CourtMississippi Supreme Court

Sullivan, Dunbar & Smith, Clarksdale, for appellant.

Brewer, Brewer & Luckett, James E. Upshaw, Clarksdale, for appellee.

JONES, Justice.

Appellant sued appellee in the Circuit Court of Coahoma County, Mississippi, and from a judgment of that court sustaining a demurrer to the declaration, and, upon appellant refusing to plead further, dismissing the case, it comes here. We affirm.

Appellant manufactured and sold agricultural machinery, equipment, and supplies. In the furtherance of its business it maintained a warehouse in the City of Plainview, Texas for the storing of its products. At the time complained of there was in force an insurance policy issued by appellee and termed, 'Comprehensive Dishonesty, Disappearance and Destruction Policy,' under the terms of which each employee was covered to the extent of $10,000.
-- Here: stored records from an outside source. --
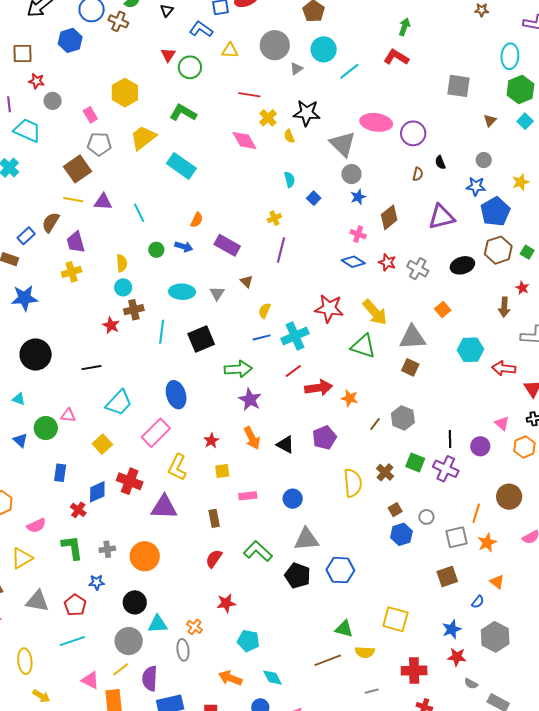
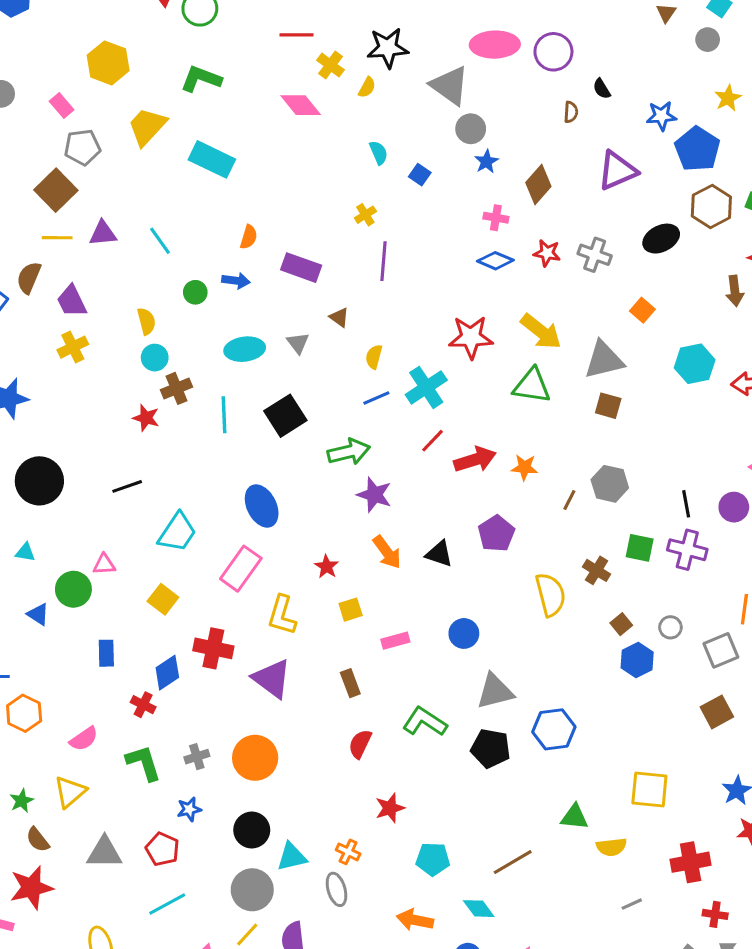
yellow semicircle: (289, 136) -> (367, 87), turned -120
gray circle: (484, 160) -> (708, 40), moved
purple triangle: (164, 507) -> (272, 679), turned 44
brown line: (328, 660) -> (513, 862), moved

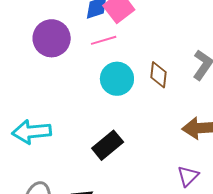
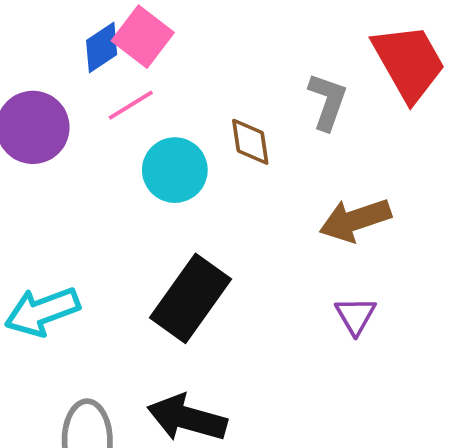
black rectangle: (108, 145) -> (190, 298), size x1.4

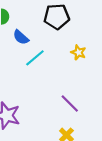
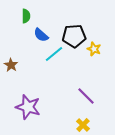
black pentagon: (57, 17) -> (74, 36), moved

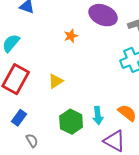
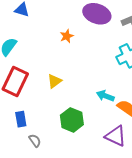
cyan arrow: (98, 116) -> (105, 96), moved, turned 120
blue rectangle: (19, 118) -> (21, 119), turned -42

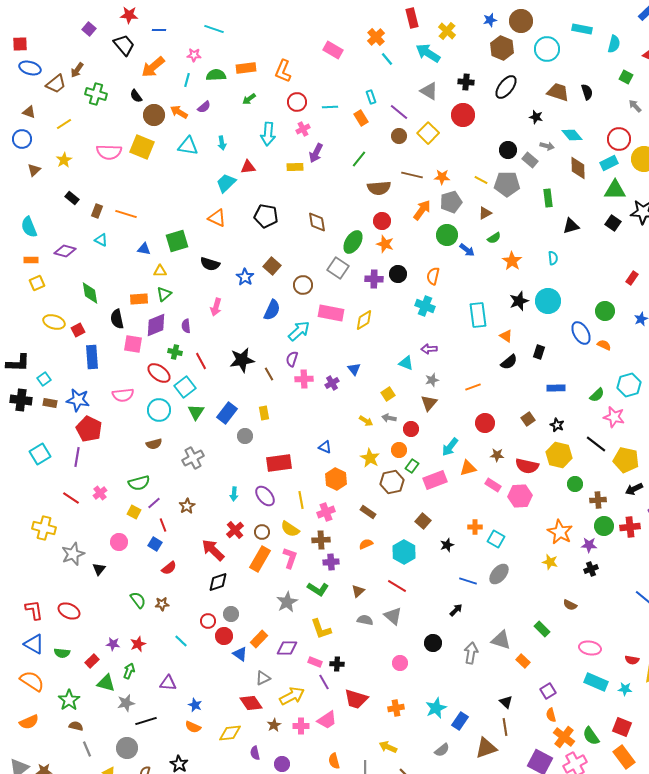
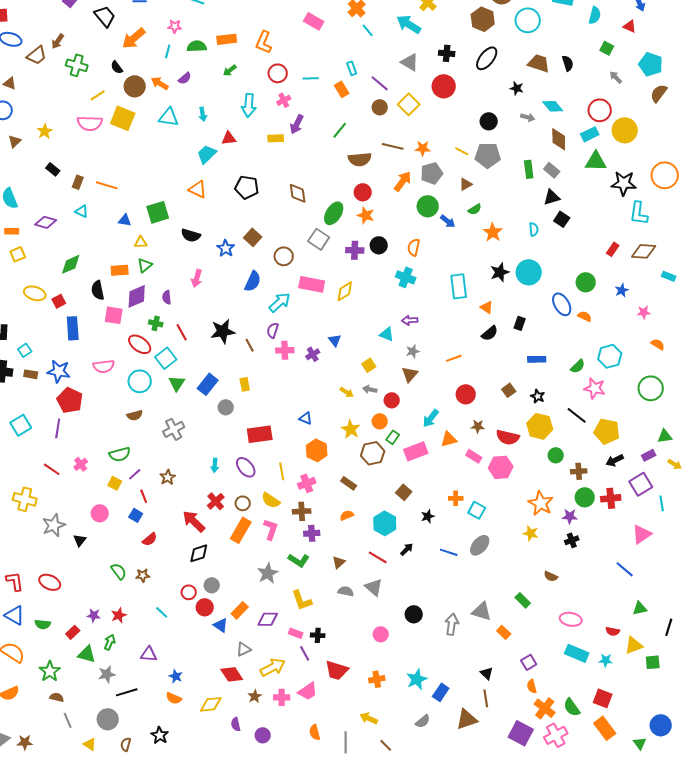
yellow line: (64, 124) -> (98, 95), moved
gray rectangle: (530, 160) -> (552, 170), moved
black square: (613, 223) -> (562, 219), moved
green diamond: (90, 293) -> (71, 264), turned 75
black arrow: (456, 610) -> (407, 549), moved

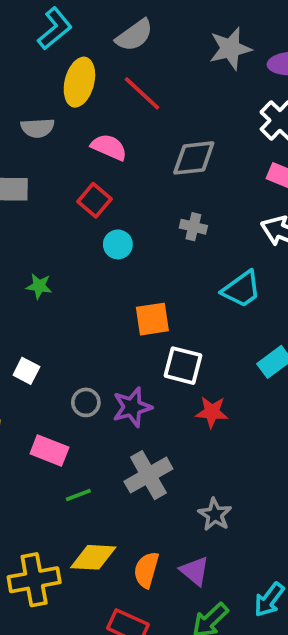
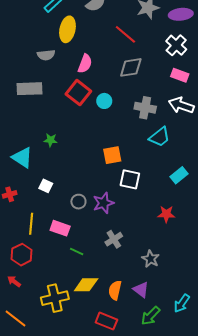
red line: (142, 93) -> (125, 34), moved
pink semicircle: (109, 147) -> (85, 64), turned 90
red square: (95, 200) -> (78, 93), size x1.4
gray cross: (193, 227) -> (145, 108), moved, size x1.5
cyan circle: (118, 244) -> (104, 101), moved
red star: (212, 412) -> (166, 214), moved
gray cross: (148, 475) -> (114, 239), size x0.7
green line: (78, 495) -> (77, 252), turned 48

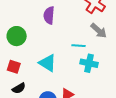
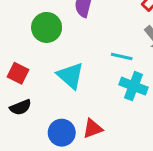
green circle: (17, 36) -> (47, 27), moved

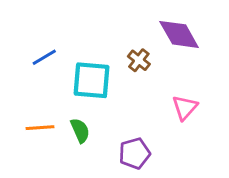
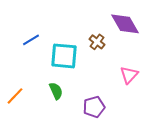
orange line: (40, 128) -> (15, 96), moved, turned -42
The declaration alleged that at the Texas warehouse mentioned there were two employees, Dale and Bill Price, brothers, who were the only employees of plaintiff (except the president of the company) having access to the warehouse and its contents. That, when said brothers were employed, a physical inventory showed the warehouse contained products of the aggregate value of $26,923.79. That from the date of the employment (February 20, 1962) until August 31, 1963, plaintiff shipped its products It was charged that the Price brothers had exclusive authority and control over said warehouse.
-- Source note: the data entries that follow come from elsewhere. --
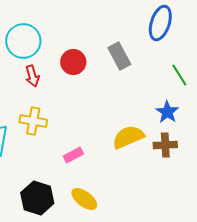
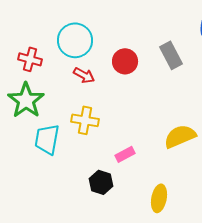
red arrow: (32, 76) -> (84, 75), turned -45
black hexagon: (37, 198) -> (101, 182), moved, size x0.7
yellow ellipse: (84, 199) -> (159, 198), moved, turned 64

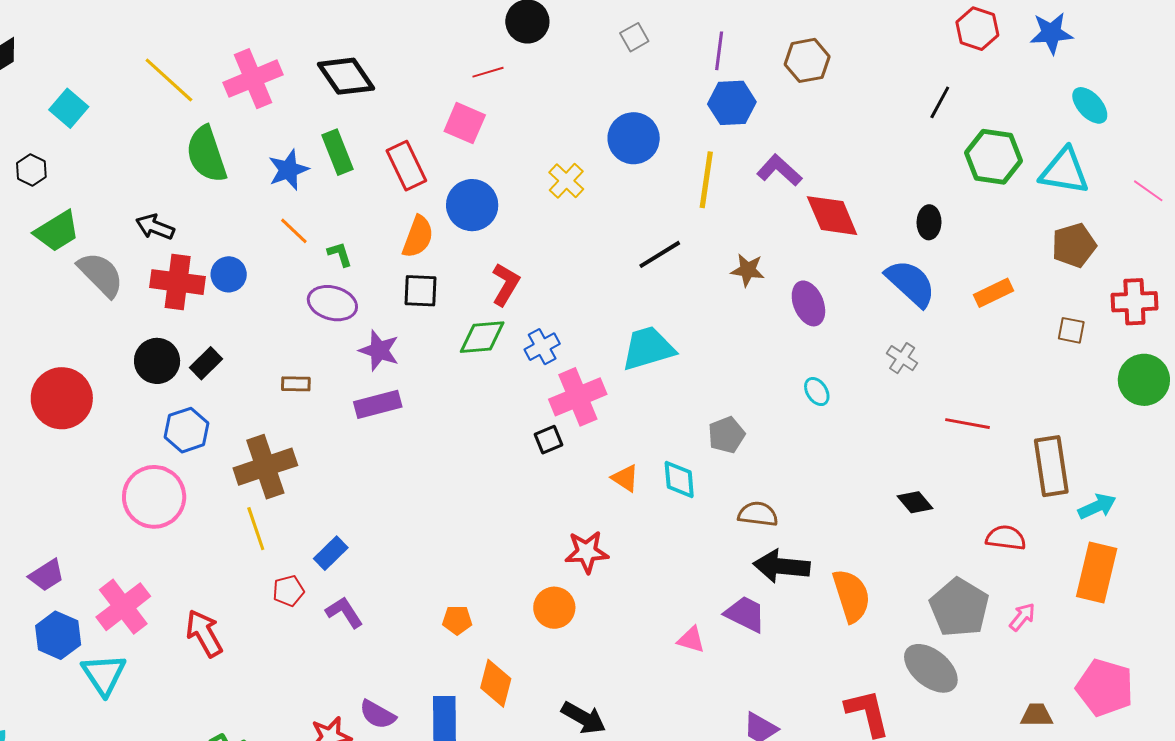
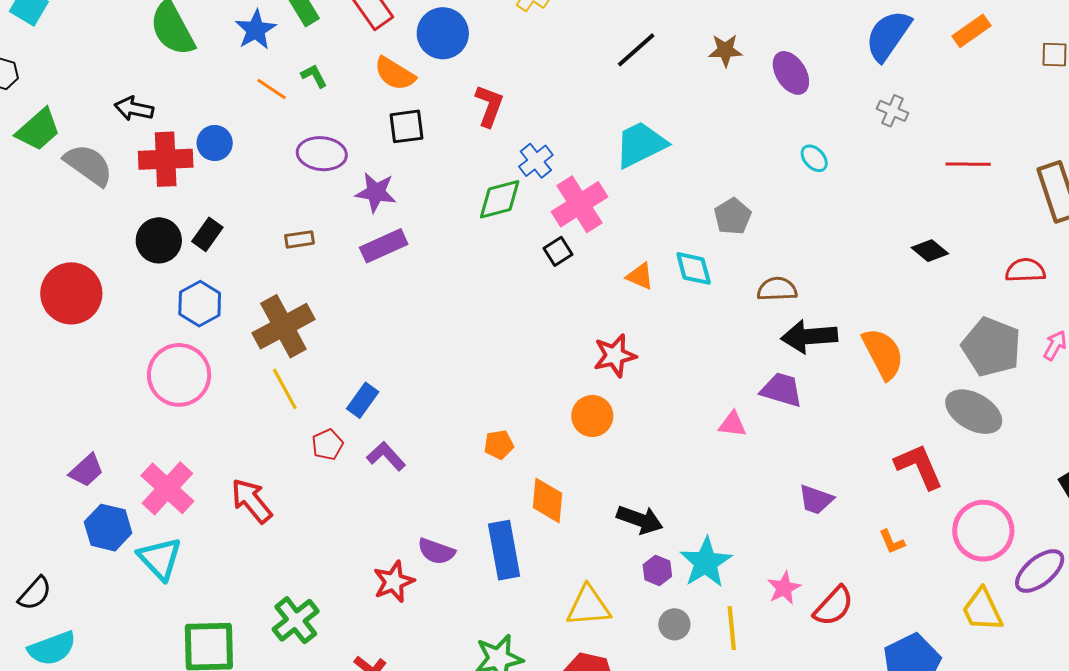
orange semicircle: (418, 237) -> (395, 74), turned 111
green L-shape: (340, 254) -> (314, 76), moved
blue semicircle: (911, 283) -> (888, 36), turned -88
green diamond: (482, 337) -> (500, 199), moved

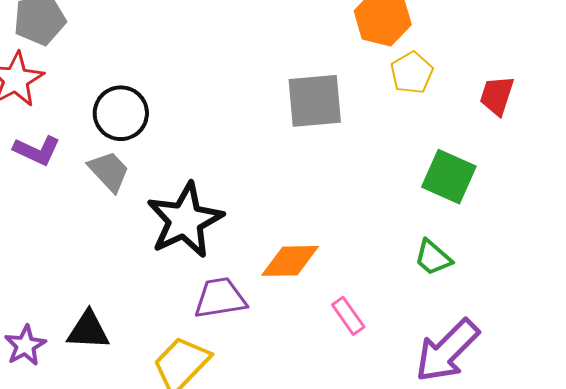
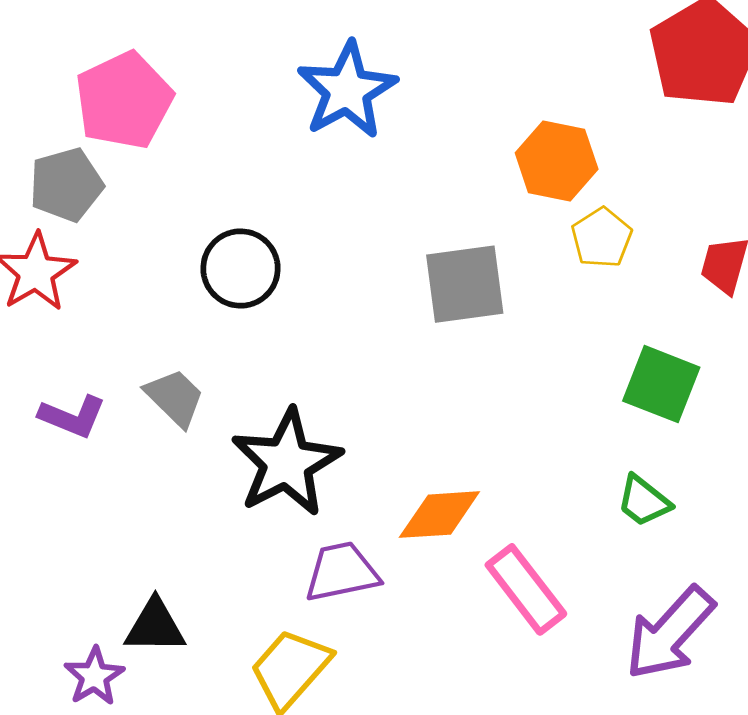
black circle: (121, 113) -> (241, 268), moved
purple L-shape: (37, 150) -> (72, 417), moved
pink rectangle: (348, 316) -> (526, 589), size x1.6
purple star: (25, 345) -> (94, 676), moved

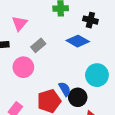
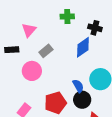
blue diamond: (78, 41) -> (83, 47), turned -65
blue semicircle: (65, 89) -> (78, 86), moved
to the warehouse in the amount of $29,999.69; re-shipped from the warehouse $42,461.22 in merchandise; and, there should have been left in said warehouse an inventory aggregating $14,462.26 in value. That on September 5, 1963, an inventory was taken which revealed only $791.13 in aggregate value accounted for, resulting in a shortage of $13,671.15.

It was also alleged, after discovering said shortage, that an investigation revealed said employees, prior to August 31, 1963, sold one of the missing items, accepting the purchaser's check for $1,010 and appropriating same to their own use. It was then charged these circumstances create a probable and reasonable conclusion that the remaining shortgage was also fraudulently and dishonestly appropriated by said employees. It charged also that the liability for the item sold by said employees had been admitted by the defendant.
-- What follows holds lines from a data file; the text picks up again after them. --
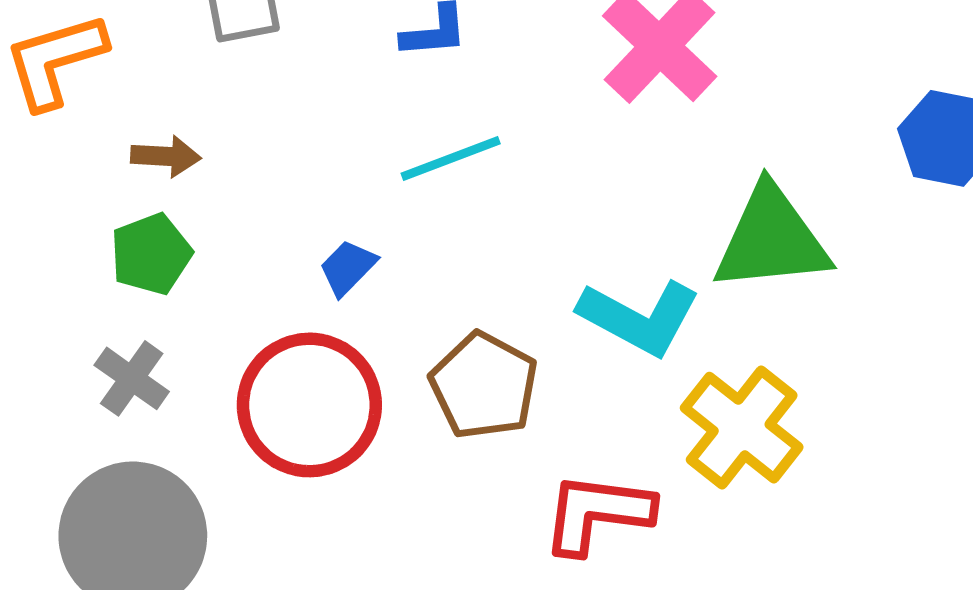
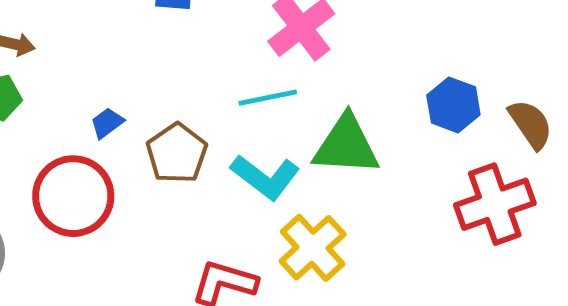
cyan line: (451, 158) -> (268, 98), moved
brown pentagon: (484, 386) -> (177, 153), moved

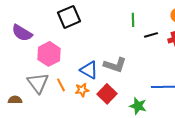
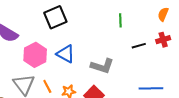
black line: (151, 35) -> (139, 46), moved
blue triangle: (89, 70) -> (66, 54), moved

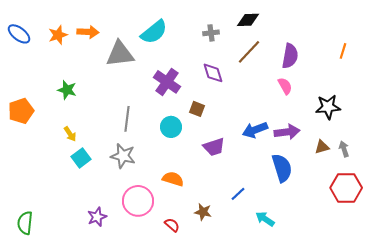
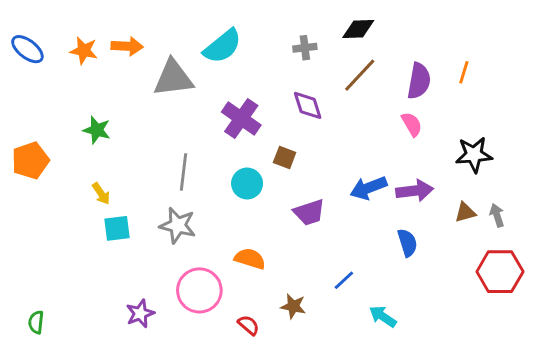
orange star: (58, 35) -> (84, 51), turned 30
orange line: (343, 51) -> (464, 72), moved
cyan square: (81, 158) -> (117, 228), turned 30
blue semicircle: (282, 168) -> (407, 243), size x0.7
green semicircle: (25, 223) -> (36, 322), size x0.7

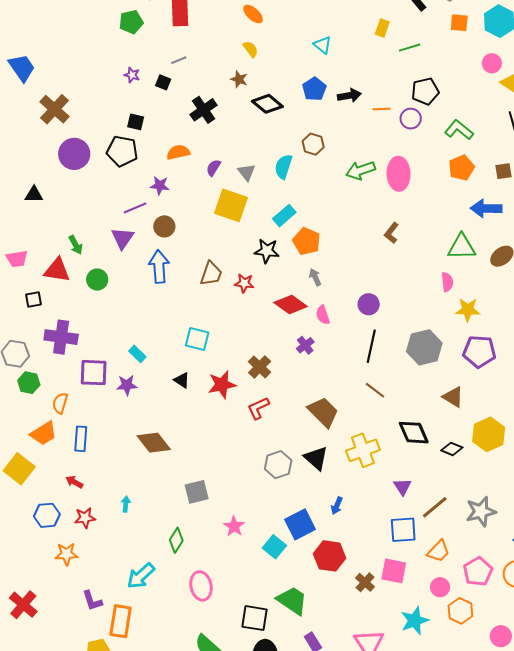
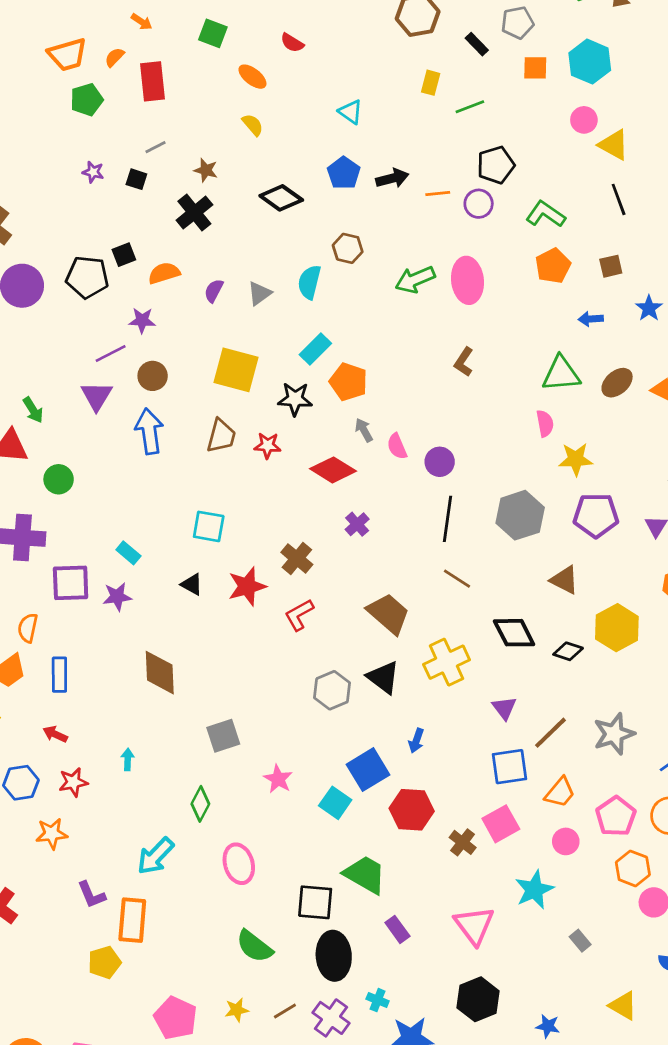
brown star: (239, 79) -> (206, 170), moved
black square: (136, 122) -> (124, 255), moved, turned -30
gray triangle: (247, 172) -> (259, 293), turned 36
yellow square: (231, 205) -> (236, 370), moved
blue arrow: (486, 208) -> (591, 319), size x0.6
green circle: (97, 280) -> (59, 479), moved
pink semicircle: (323, 315) -> (397, 446), moved
brown diamond: (154, 443) -> (160, 673), turned 40
pink square: (394, 571) -> (501, 824), turned -36
orange hexagon: (460, 611) -> (633, 868), moved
Attached to the declaration was what is marked as Exhibit B, 'Items Missing from Plainview, Texas Warehouse.' This exhibit consisted of six pages in which various items were listed, with the quantity of each item and the value. There were items of value ranging from ten cents, or less, to $2,000 on one or two. The quantity of each item was given, and it ran from one to 900.

The insuring clause of the policy, which was attached to the declaration as an exhibit, provided, in part, as follows:

'The Company, in consideration of the payment of the premium, and subject to the Declarations made a part hereof, the General Agreements, Conditions and Limitations and other terms of this Policy, agrees with the Insured, in accordance with such of the Insuring Agreements hereof as are specifically designated by the insertion of an amount of insurance in the Table of Limits of Liability, to pay the Insured for:

INSURANCE AGREEMENTS

Employee Dishonesty Coverage-Form B Loss of Money, Securities and other property which the Insured shall sustain through any fraudulent or dishonest act or acts committed by any of the Employees, acting alone or in collusion with others, the amount of insurance on each of such Employees being the amount stated in the Table of Limits of Liability applicable to this Insuring Agreement.'

Another provision of the policy under the head, 'Exclusions,' reads:

'Section 2. This Policy does not apply:

(a) to loss due to any fraudulent, dishonest, or criminal act by any Insured or a partner therein, whether acting alone or in collusion with others;

(b) under Insuring Agreement 1 to loss, or to that part of any loss, as the case may be the proof of which, either as to its factual existence or as to its amount, is dependent upon an inventory computation or a profit and loss computation; provided, however, that this paragraph shall not apply to loss of Money, Securities or other property which the Insured can prove, through evidence wholly apart from such computations, is sustained by the Insured through any fraudulent or dishonest act or acts committed by any one or more of the Employees;'

The question involved is whether the declaration brought the case without the provisions of Section 2(b). It will be noted the declaration charges directly that the employees misappropriated only one item. The other items are charged or alleged to be missing because they were undisclosed by an inventory. The loss is only shown by the difference in inventory. The only way in which the employees are sought to be charged with fraud and dishonesty is by alleging that they were the only employees (except the president) who had access to said warehouse, and that their control thereof was exclusive.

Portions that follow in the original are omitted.